About this exercise: The answer must consist of every line in the data that contains "will".

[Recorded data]

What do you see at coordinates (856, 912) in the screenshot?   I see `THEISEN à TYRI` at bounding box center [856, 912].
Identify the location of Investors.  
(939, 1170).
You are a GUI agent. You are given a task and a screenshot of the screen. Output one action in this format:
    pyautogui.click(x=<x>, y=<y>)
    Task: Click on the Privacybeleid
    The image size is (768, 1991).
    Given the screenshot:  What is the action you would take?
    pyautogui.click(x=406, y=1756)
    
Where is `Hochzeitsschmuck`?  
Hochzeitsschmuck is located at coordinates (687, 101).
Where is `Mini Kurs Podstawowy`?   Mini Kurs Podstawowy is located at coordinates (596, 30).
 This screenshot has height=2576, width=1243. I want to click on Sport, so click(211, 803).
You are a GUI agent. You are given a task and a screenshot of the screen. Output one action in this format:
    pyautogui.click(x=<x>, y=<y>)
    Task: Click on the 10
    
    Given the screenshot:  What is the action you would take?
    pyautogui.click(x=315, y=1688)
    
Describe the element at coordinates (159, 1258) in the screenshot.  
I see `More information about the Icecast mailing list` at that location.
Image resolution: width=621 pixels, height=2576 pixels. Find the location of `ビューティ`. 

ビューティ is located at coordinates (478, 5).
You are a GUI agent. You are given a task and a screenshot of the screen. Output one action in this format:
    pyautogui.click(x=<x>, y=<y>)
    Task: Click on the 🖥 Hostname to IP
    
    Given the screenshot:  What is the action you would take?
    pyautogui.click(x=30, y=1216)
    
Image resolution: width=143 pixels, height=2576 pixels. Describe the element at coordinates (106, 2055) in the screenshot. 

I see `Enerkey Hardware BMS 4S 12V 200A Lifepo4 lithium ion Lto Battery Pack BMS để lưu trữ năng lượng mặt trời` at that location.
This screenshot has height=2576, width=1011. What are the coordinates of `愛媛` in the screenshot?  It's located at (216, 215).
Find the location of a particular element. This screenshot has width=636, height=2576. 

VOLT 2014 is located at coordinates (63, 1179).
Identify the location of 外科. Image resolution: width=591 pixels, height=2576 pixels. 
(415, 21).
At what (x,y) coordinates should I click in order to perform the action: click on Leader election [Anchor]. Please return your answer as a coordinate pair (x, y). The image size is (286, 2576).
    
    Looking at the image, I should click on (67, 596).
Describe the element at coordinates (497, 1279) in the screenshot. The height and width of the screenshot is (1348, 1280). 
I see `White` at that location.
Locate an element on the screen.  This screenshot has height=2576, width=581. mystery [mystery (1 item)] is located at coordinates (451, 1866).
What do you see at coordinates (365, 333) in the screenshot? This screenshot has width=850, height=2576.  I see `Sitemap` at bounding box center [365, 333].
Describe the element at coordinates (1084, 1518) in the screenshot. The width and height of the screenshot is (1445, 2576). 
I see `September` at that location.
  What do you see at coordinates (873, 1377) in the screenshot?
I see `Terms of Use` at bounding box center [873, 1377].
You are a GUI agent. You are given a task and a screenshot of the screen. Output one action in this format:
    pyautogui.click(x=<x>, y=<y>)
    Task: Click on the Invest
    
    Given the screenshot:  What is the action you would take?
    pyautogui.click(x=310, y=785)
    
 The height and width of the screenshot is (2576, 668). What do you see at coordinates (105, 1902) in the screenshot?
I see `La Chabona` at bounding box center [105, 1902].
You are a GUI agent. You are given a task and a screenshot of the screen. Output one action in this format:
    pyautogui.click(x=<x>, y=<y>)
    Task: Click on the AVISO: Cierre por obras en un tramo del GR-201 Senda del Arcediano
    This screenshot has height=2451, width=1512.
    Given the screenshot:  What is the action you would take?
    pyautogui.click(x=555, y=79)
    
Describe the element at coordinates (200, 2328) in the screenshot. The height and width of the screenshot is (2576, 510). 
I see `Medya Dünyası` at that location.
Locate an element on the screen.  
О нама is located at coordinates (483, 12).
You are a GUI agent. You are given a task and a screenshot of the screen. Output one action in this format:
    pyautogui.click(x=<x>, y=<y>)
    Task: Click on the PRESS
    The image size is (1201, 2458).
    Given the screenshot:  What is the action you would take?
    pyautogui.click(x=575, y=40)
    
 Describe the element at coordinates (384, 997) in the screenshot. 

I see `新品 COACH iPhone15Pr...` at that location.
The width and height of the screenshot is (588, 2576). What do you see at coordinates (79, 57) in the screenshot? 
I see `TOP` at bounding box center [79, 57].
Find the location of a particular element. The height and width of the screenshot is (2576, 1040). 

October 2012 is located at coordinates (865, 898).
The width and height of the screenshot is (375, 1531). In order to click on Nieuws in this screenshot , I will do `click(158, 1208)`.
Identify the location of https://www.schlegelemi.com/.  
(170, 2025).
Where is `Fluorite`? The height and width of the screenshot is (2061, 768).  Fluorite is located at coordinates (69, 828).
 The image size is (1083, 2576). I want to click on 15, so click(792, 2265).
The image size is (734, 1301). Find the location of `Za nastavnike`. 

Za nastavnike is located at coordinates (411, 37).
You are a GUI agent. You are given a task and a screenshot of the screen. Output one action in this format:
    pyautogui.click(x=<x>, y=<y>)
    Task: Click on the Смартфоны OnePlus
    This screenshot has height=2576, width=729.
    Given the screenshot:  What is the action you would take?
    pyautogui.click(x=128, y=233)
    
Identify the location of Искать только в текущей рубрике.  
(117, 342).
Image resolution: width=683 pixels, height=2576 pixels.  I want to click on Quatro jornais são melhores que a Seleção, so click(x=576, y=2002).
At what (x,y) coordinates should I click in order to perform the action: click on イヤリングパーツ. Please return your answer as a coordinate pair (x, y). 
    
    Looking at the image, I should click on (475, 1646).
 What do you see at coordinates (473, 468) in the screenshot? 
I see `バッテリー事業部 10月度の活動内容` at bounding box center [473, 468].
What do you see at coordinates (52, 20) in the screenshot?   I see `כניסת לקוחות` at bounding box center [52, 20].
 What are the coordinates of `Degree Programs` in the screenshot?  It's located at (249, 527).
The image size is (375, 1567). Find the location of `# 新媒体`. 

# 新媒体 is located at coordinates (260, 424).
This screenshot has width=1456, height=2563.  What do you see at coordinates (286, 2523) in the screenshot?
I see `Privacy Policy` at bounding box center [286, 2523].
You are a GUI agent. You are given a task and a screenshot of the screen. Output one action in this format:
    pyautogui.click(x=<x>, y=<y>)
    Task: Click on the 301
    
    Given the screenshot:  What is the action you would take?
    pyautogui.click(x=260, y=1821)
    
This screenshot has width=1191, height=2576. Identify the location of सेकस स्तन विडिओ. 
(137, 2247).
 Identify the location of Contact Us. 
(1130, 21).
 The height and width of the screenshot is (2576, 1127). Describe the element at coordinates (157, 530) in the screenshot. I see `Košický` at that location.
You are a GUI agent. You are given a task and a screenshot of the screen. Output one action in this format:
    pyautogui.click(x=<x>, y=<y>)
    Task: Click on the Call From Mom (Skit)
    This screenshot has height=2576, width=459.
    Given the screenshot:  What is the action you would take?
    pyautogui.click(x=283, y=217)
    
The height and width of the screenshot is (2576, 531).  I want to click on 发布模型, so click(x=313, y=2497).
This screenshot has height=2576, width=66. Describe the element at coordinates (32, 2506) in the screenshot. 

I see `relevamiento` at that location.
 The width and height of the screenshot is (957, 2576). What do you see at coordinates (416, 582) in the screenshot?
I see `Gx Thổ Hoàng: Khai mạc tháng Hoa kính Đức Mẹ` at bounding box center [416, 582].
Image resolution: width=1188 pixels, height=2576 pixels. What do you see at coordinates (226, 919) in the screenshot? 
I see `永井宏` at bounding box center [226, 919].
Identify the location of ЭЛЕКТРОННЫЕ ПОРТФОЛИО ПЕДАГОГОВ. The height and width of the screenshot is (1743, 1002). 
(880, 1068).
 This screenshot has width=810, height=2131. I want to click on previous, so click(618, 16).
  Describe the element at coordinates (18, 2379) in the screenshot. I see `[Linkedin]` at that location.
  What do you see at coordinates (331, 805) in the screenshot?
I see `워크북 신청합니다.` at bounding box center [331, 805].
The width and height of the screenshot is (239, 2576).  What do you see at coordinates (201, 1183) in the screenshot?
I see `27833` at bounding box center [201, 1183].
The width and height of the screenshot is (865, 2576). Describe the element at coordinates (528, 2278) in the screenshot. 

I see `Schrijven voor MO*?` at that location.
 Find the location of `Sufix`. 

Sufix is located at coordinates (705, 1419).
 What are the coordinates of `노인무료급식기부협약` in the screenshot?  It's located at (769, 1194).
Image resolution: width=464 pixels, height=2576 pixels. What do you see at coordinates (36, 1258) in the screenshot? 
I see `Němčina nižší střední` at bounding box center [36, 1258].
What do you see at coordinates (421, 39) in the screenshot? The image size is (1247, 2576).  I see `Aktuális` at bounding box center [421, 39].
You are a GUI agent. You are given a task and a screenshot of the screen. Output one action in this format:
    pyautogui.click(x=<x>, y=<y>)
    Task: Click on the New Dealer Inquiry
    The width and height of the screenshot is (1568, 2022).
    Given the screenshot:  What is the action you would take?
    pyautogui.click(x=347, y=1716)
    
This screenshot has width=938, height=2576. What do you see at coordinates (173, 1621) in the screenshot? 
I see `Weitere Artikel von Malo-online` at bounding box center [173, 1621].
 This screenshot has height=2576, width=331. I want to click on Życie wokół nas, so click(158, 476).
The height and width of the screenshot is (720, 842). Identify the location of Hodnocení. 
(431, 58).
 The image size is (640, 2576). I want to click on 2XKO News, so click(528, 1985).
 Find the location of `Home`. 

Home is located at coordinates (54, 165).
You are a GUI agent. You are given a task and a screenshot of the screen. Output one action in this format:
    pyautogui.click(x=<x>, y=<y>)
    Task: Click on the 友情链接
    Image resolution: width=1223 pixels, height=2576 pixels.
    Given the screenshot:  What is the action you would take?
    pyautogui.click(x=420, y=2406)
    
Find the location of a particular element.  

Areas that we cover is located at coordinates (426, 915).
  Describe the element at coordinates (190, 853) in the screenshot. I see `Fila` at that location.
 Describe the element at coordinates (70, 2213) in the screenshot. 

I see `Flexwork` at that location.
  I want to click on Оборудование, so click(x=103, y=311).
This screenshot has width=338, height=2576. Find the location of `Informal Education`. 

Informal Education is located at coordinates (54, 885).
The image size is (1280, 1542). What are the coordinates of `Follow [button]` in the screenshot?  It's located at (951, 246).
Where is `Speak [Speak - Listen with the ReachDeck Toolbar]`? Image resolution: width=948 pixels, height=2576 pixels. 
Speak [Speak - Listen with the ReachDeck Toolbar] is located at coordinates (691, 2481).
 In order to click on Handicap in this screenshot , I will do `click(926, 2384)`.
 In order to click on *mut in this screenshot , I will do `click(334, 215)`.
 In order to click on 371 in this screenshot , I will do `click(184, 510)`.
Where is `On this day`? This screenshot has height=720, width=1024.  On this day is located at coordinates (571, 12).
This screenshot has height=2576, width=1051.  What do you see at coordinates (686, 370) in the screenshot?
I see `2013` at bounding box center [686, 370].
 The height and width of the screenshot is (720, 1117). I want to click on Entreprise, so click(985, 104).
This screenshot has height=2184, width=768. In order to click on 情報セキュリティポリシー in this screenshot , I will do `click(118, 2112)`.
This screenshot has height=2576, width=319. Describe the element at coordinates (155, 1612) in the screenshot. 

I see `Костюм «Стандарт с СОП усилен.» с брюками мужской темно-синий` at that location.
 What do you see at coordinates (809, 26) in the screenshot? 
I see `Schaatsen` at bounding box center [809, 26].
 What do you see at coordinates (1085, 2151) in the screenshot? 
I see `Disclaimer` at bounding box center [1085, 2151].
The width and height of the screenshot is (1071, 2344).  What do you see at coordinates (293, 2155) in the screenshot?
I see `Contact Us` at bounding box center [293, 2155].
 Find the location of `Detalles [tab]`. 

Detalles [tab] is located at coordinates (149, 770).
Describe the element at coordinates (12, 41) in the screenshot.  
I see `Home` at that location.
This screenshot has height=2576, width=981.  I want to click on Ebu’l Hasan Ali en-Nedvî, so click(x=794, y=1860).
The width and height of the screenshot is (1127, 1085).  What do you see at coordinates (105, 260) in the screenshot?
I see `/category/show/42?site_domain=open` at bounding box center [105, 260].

Exercise solution:
The width and height of the screenshot is (375, 1531). In order to click on Nieuws in this screenshot , I will do `click(158, 1208)`.
 In order to click on Handicap in this screenshot , I will do `click(926, 2384)`.
 In order to click on *mut in this screenshot , I will do `click(334, 215)`.
 In order to click on 371 in this screenshot , I will do `click(184, 510)`.
This screenshot has height=2184, width=768. In order to click on 情報セキュリティポリシー in this screenshot , I will do `click(118, 2112)`.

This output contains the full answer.